=== Begin Enclosure ===
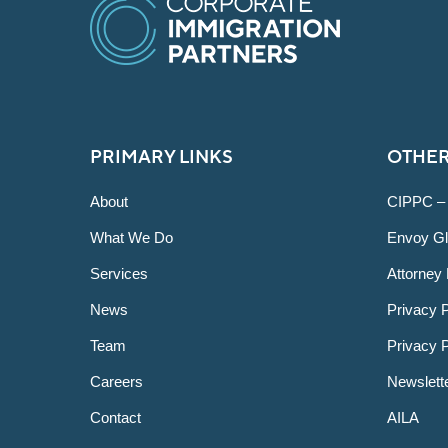
PRIMARY LINKS
OTHER
About
CIPPC –
What We Do
Envoy Gl
Services
Attorney 
News
Privacy P
Team
Privacy 
Careers
Newslett
Contact
AILA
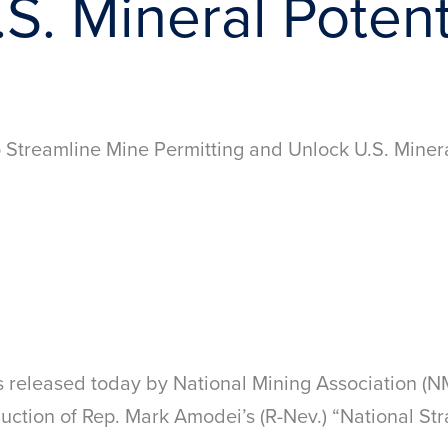
S. Mineral Potent
Streamline Mine Permitting and Unlock U.S. Minera
s released today by National Mining Association (
ction of Rep. Mark Amodei’s (R-Nev.) “National Stra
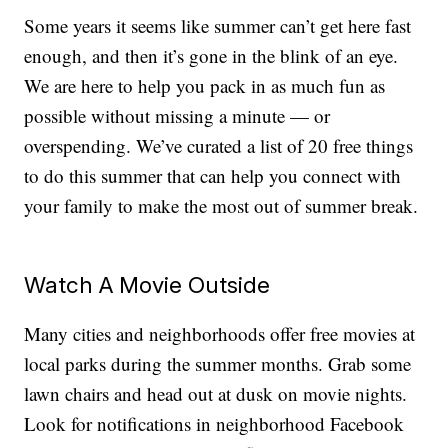
Some years it seems like summer can’t get here fast
enough, and then it’s gone in the blink of an eye.
We are here to help you pack in as much fun as
possible without missing a minute — or
overspending. We’ve curated a list of 20 free things
to do this summer that can help you connect with
your family to make the most out of summer break.
Watch A Movie Outside
Many cities and neighborhoods offer free movies at
local parks during the summer months. Grab some
lawn chairs and head out at dusk on movie nights.
Look for notifications in neighborhood Facebook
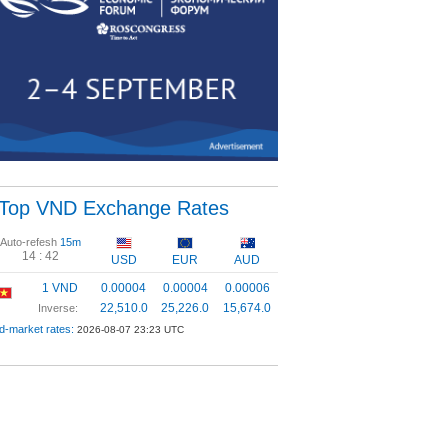
Top VND Exchange Rates
Auto-refesh
15m
14 :
42
USD
EUR
AUD
1 VND
0.00004
0.00004
0.00006
22,510.0
25,226.0
15,674.0
Inverse:
d-market rates:
2026-08-07 23:23 UTC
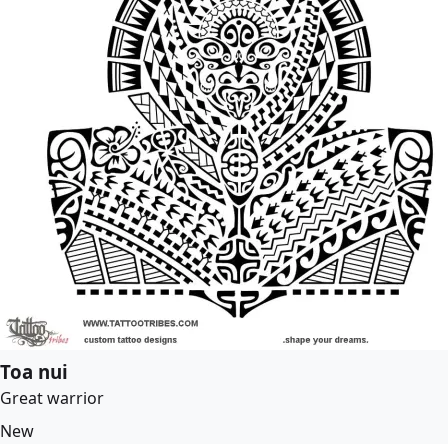
Toa nui
Great warrior
New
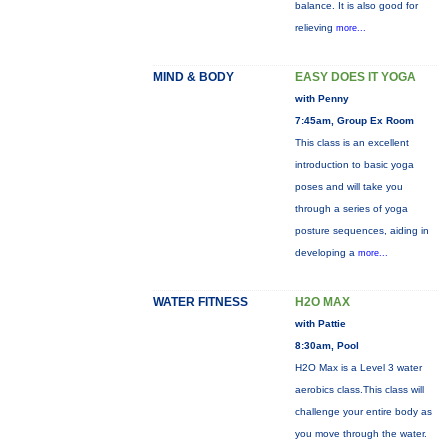
balance. It is also good for
relieving
more...
MIND & BODY
EASY DOES IT YOGA
with Penny
7:45am, Group Ex Room
This class is an excellent
introduction to basic yoga
poses and will take you
through a series of yoga
posture sequences, aiding in
developing a
more...
WATER FITNESS
H2O MAX
with Pattie
8:30am, Pool
H2O Max is a Level 3 water
aerobics class.This class will
challenge your entire body as
you move through the water.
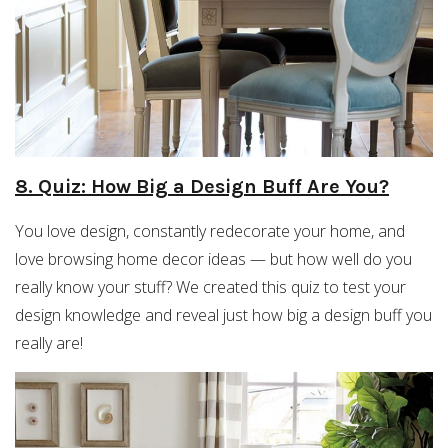
8. Quiz: How Big a Design Buff Are You?
You love design, constantly redecorate your home, and
love browsing home decor ideas — but how well do you
really know your stuff? We created this quiz to test your
design knowledge and reveal just how big a design buff you
really are!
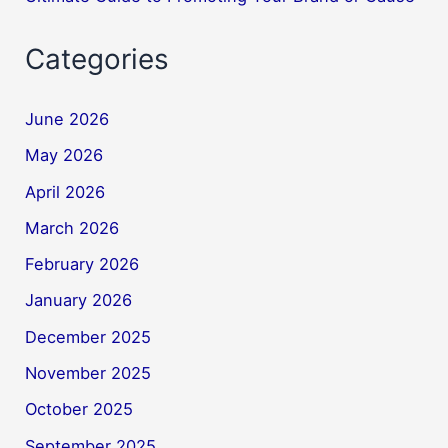
Categories
June 2026
May 2026
April 2026
March 2026
February 2026
January 2026
December 2025
November 2025
October 2025
September 2025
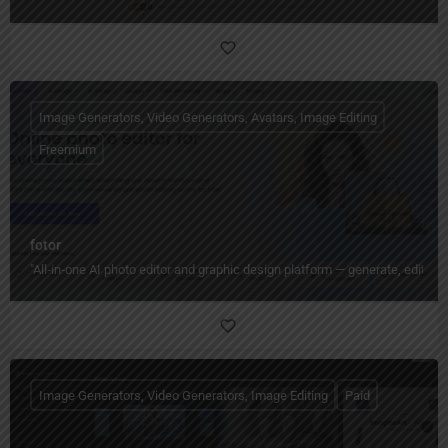
Image Generators, Video Generators, Avatars, Image Editing
Freemium
fotor
"All‑in‑one AI photo editor and graphic design platform — generate, edit, en
Image Generators, Video Generators, Image Editing
Paid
=== End Enclosure ===
ABOUT THIS TASK -> List the lines of the records where "really" occurs.

YOUR SOLUTION ->
really know your stuff? We created this quiz to test your
really are!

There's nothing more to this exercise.